日本人(およびアジア人)が欧米人に比べて新型コロナの感染者・重症者数が低く抑えられている現象の原因を“ファクターX”として模索する動きが以前からあります。
言い出しっぺはノーベル賞学者の山中伸弥教授ですね。
私はマスク着用と生活習慣(人と人との距離の遠近)かなあ、と考えてきましたが、肥満率やら、遺伝子説やら、予防接種歴やらいろんな意見が飛び交っています。

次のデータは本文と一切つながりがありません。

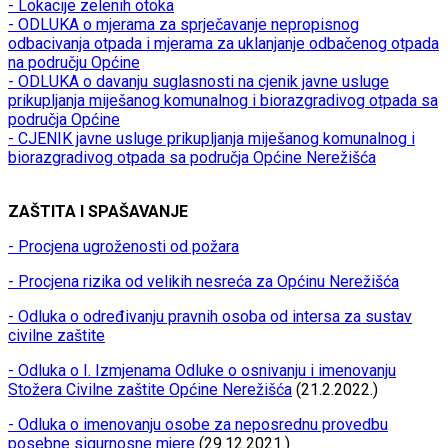
- Lokacije zelenih otoka
- ODLUKA o mjerama za sprječavanje nepropisnog
odbacivanja otpada i mjerama za uklanjanje odbačenog otpada
na području Općine
- ODLUKA o davanju suglasnosti na cjenik javne usluge
prikupljanja miješanog komunalnog i biorazgradivog otpada sa
područja Općine
- CJENIK javne usluge prikupljanja miješanog komunalnog i
biorazgradivog otpada sa područja Općine Nerežišća
ZAŠTITA I SPAŠAVANJE
- Procjena ugroženosti od požara
- Procjena rizika od velikih nesreća za Općinu Nerežišća
- Odluka o određivanju pravnih osoba od intersa za sustav
civilne zaštite
- Odluka o I. Izmjenama Odluke o osnivanju i imenovanju
Stožera Civilne zaštite Općine Nerežišća
(21.2.2022.)
- Odluka o imenovanju osobe za neposrednu provedbu
posebne sigurnosne mjere
(29.12.2021.)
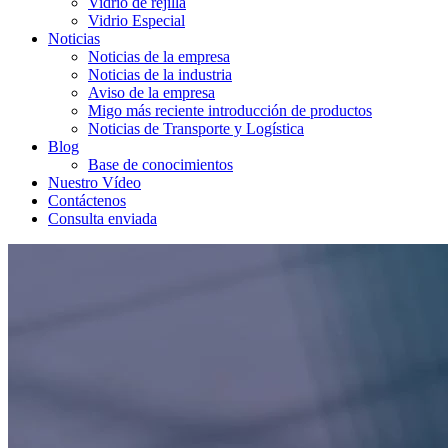
Vidrio de rejilla
Vidrio Especial
Noticias
Noticias de la empresa
Noticias de la industria
Aviso de la empresa
Migo más reciente introducción de productos
Noticias de Transporte y Logística
Blog
Base de conocimientos
Nuestro Vídeo
Contáctenos
Consulta enviada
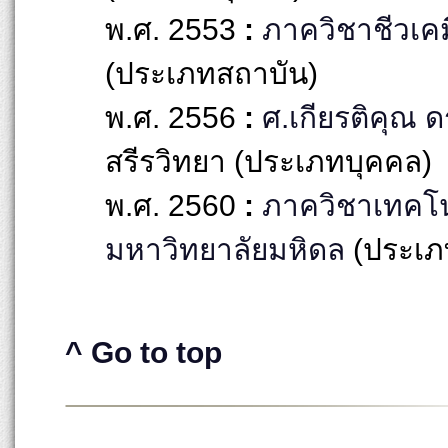
พ.ศ. 2553
:
ภาควิชาชีวเค
(ประเภทสถาบัน)
พ.ศ. 2556
:
ศ.เกียรติคุณ 
สรีรวิทยา (ประเภทบุคคล)
พ.ศ. 2560
:
ภาควิชาเทคโ
มหาวิทยาลัยมหิดล
(ประเภ
^ Go to top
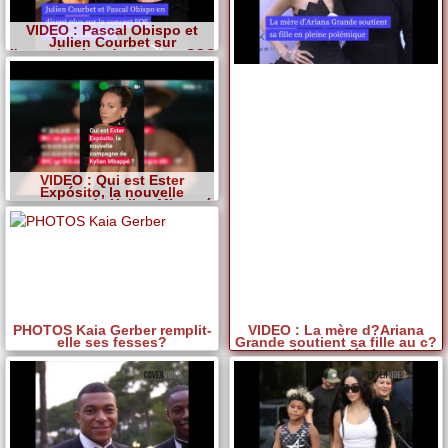
VIDEO : Pascal Obispo et
Julien Courbet sur
l'organisation du concert SOS
Solidarité incendies
VIDEO : Qui est Ester
Expósito, la nouvelle
compagne de Kylian Mbappé
?
PHOTOS Kaia Gerber remplit-
VIDEO : La mère d?Ariana
elle ses fesses?
Grande soutient sa fille au c?
ur d'une polémique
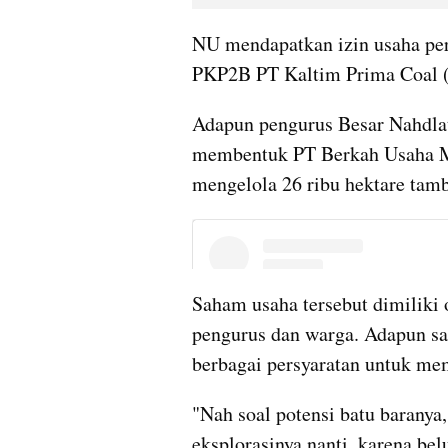
NU mendapatkan izin usaha per
PKP2B PT Kaltim Prima Coal 
Adapun pengurus Besar Nahdla
membentuk PT Berkah Usaha 
mengelola 26 ribu hektare tam
Saham usaha tersebut dimiliki 
pengurus dan warga. Adapun sa
berbagai persyaratan untuk mem
"Nah soal potensi batu baranya,
eksplorasinya nanti, karena belu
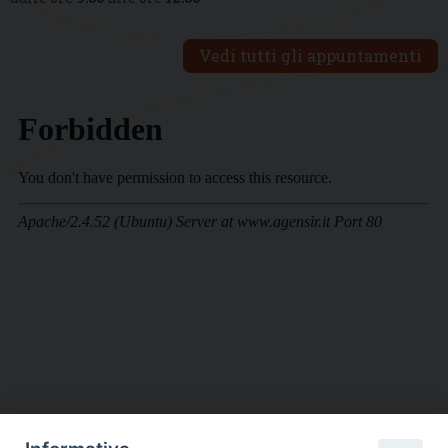
Vedi tutti gli appuntamenti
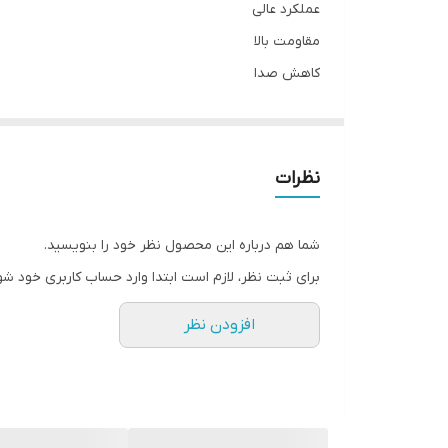
عملکرد عالی
مقاومت بالا
کاهش صدا
طول عمر بالا
نظرات
شما هم درباره این محصول نظر خود را بنویسید.
برای ثبت نظر، لازم است ابتدا وارد حساب کاربری خود شو
افزودن نظر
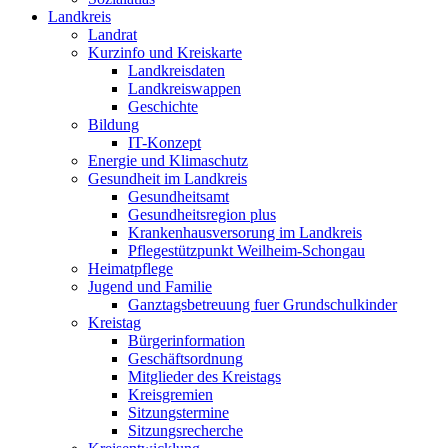
Landkreis
Landrat
Kurzinfo und Kreiskarte
Landkreisdaten
Landkreiswappen
Geschichte
Bildung
IT-Konzept
Energie und Klimaschutz
Gesundheit im Landkreis
Gesundheitsamt
Gesundheitsregion plus
Krankenhausversorung im Landkreis
Pflegestützpunkt Weilheim-Schongau
Heimatpflege
Jugend und Familie
Ganztagsbetreuung fuer Grundschulkinder
Kreistag
Bürgerinformation
Geschäftsordnung
Mitglieder des Kreistags
Kreisgremien
Sitzungstermine
Sitzungsrecherche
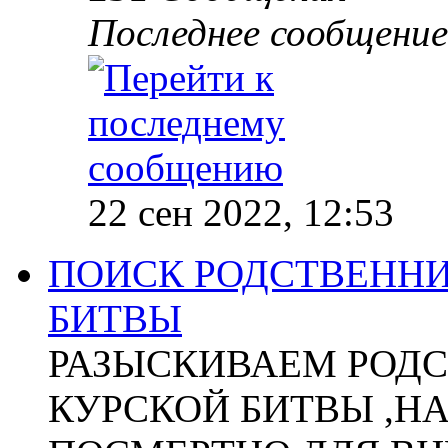
Последнее сообщение
22 сен 2022, 12:53
ПОИСК РОДСТВЕННИ
БИТВЫ
РАЗЫСКИВАЕМ РОДС
КУРСКОЙ БИТВЫ ,Н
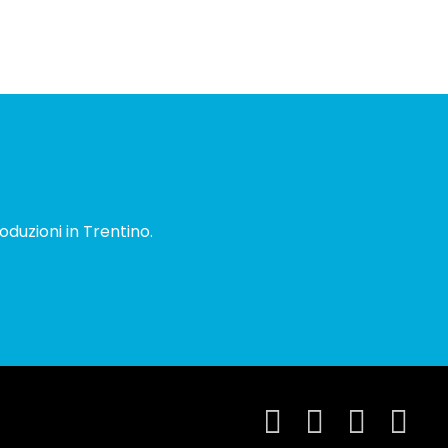
oduzioni in Trentino.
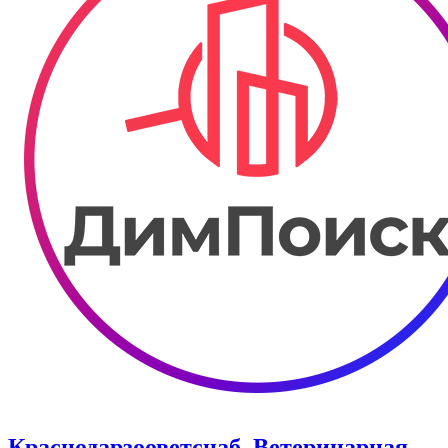
Краснодарзооветснаб. ​Ветеринарная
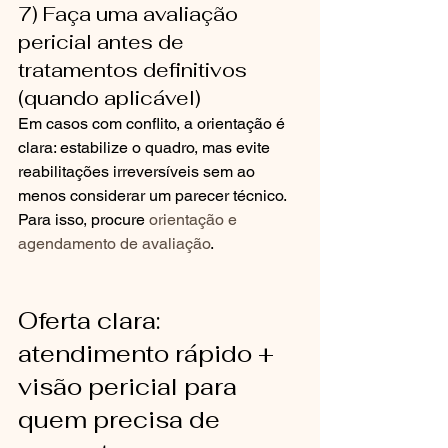
7) Faça uma avaliação 
pericial antes de 
tratamentos definitivos 
(quando aplicável)
Em casos com conflito, a orientação é 
clara: estabilize o quadro, mas evite 
reabilitações irreversíveis sem ao 
menos considerar um parecer técnico. 
Para isso, procure 
orientação e 
agendamento de avaliação
.
Oferta clara: 
atendimento rápido + 
visão pericial para 
quem precisa de 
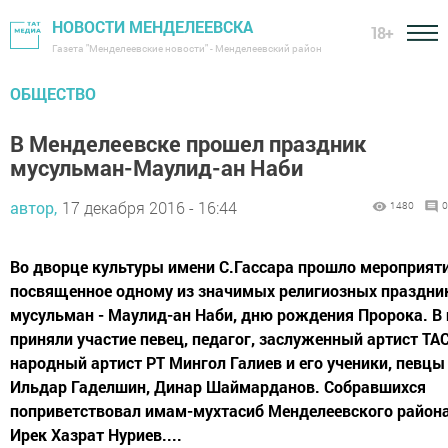
НОВОСТИ МЕНДЕЛЕЕВСКА
18+
Газета "Менделеевские новости" - Менделеевский район
ОБЩЕСТВО
В Менделеевске прошел праздник
мусульман-Маулид-ан Наби
автор,
17 декабря 2016 - 16:44
1480
0
Во дворце культуры имени С.Гассара прошло мероприяти
посвященное одному из значимых религиозных праздни
мусульман - Маулид-ан Наби, дню рождения Пророка. В
приняли участие певец, педагог, заслуженный артист ТАС
народный артист РТ Мингол Галиев и его ученики, певцы
Ильдар Гаделшин, Динар Шаймарданов. Собравшихся
поприветствовал имам-мухтасиб Менделеевского район
Ирек Хазрат Нуриев....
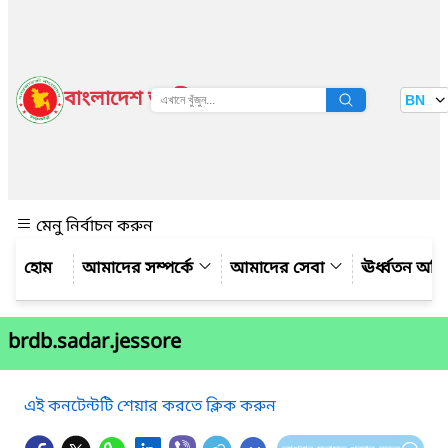
বাংলাদেশ জাতীয় তথ্য বাতায়ন
BN
দেখুন
মেনু নির্বাচন করুন
আমাদের সম্পর্কে
আমাদের সেবা
ঊর্ধ্বতন অফ
brdb.sadar.jessore
এই কনটেন্টটি শেয়ার করতে ক্লিক করুন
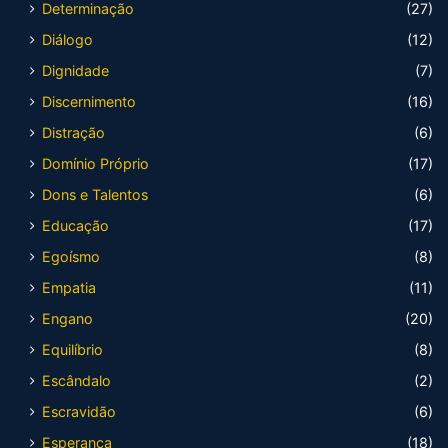
Determinação
(27)
Diálogo
(12)
Dignidade
(7)
Discernimento
(16)
Distração
(6)
Domínio Próprio
(17)
Dons e Talentos
(6)
Educação
(17)
Egoísmo
(8)
Empatia
(11)
Engano
(20)
Equilíbrio
(8)
Escândalo
(2)
Escravidão
(6)
Esperança
(18)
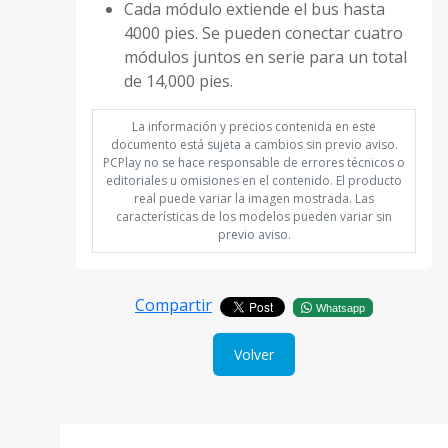
Cada módulo extiende el bus hasta
4000 pies. Se pueden conectar cuatro
módulos juntos en serie para un total
de 14,000 pies.
La información y precios contenida en este
documento está sujeta a cambios sin previo aviso.
PCPlay no se hace responsable de errores técnicos o
editoriales u omisiones en el contenido. El producto
real puede variar la imagen mostrada. Las
características de los modelos pueden variar sin
previo aviso.
Compartir
Whatsapp
Volver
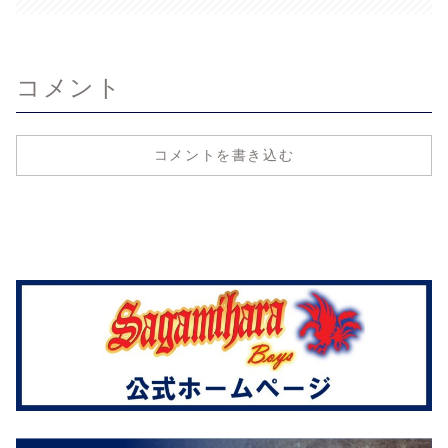
コメント
コメントを書き込む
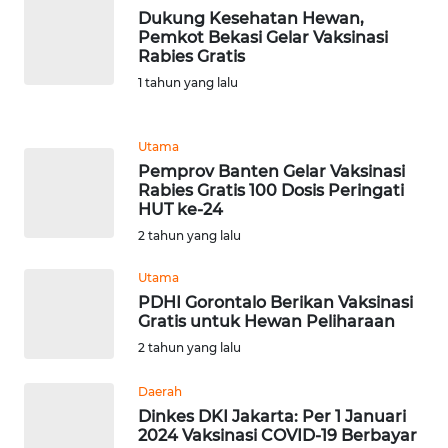
Dukung Kesehatan Hewan,
WN
Pemkot Bekasi Gelar Vaksinasi
BANTEN
Rabies Gratis
1 tahun yang lalu
WN
NTT
Utama
Pemprov Banten Gelar Vaksinasi
WN
Rabies Gratis 100 Dosis Peringati
KEPRI
HUT ke-24
2 tahun yang lalu
WN
PAPUA
Utama
PDHI Gorontalo Berikan Vaksinasi
Gratis untuk Hewan Peliharaan
WN
2 tahun yang lalu
PAPUA
BARAT
Daerah
Dinkes DKI Jakarta: Per 1 Januari
WN
2024 Vaksinasi COVID-19 Berbayar
RIAU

最近の記事でも取り上げられているものが目に留まりましたので、
紹介します。
■ 「なぜ日本は重症化率が低いのか」新型コロナ"ファクターX"は2つに絞られた
順天堂大学の小林浩幸教授のよる解説で、ファクターXは、
・BCG接種歴
・交差免疫
の二つに絞られたと結論付けています。
しかしBCG接種歴に関しては、北欧の某国ではBCG接種世代と非接種世代で感染・重症者に差がないという報告があり、わたしは否定的ではないかと感じています。
交差免疫については、今後の検証が待たれます。
一方、ファクターXは幻想だ!という反対意見もあります;
■ 「ファクターXは幻想だ」岩田健太郎医師が説く“withコロナなどありえない理由”
長田 昭二(2020/12/13 文春オンライン)
岩田Dr.は、
「山中教授の“ファクターX”説は政府の経済活動優先の後押しになった」
しかし、
「残念ながら現状では、ファクターXを強力に立証する報告はない。細かな、マイナーな報告はなくはない」
レベルと指摘します。そして、
「日本では“安全”と“安心”という二つの言葉をセットにして使うことが多いが、外国では“安全”は使っても“安心”はあまり使わない。“安全”が根拠に基づくものであるのに対して、“安心”は気分的な問題。」
と、日本は“ファクターX”という“安心”材料をエサに、感染対策のガードを下げてしまったため、
現在の流行拡大を招いた、と結論づけています。
新型コロナ対策は経済と流行のバランスを如何に取るか、
各国で悩みながら対策を取ってきました。
今のところ、厳格な感染管理にシフトした台湾・中国は経済活動を維持し、
中途半端な国々は流行がコントロールできず経済的にも苦しい状況に陥っています。
“集団免疫”を実質的に目指してきたフィンランドも最近旗色が悪くなってきました。
ここで有効なワクチンが登場すれば、台湾・中国の方針が正しかったことになりそう。
ただ、ワクチンが頓挫すれば、台湾・中国はずっと厳しい政策をとり続けなくてはならなくなるリスクを抱えます。
どちらに転ぶか・・・ワクチンの成功・失敗にかかっています。
いずれにしても、地球規模のこの壮大な実験の結果を次世代に残す義務があると思われます。